A verbatim transcript of the data that follows, free of images, is the expected result.

[[ Material for the task, beginning ]]

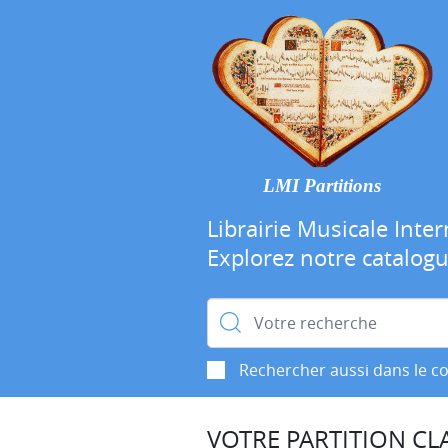
LMI Partitions
Librairie Musicale Inter
Explorez notre catalog
Rechercher :
Rechercher aussi dans le c
VOTRE PARTITION CLA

[[ Material for the task, end ]]

» Response:
LMI Partitions
Librairie Musicale Inter
Explorez notre catalog
Rechercher :
Rechercher aussi dans le c
VOTRE PARTITION CLA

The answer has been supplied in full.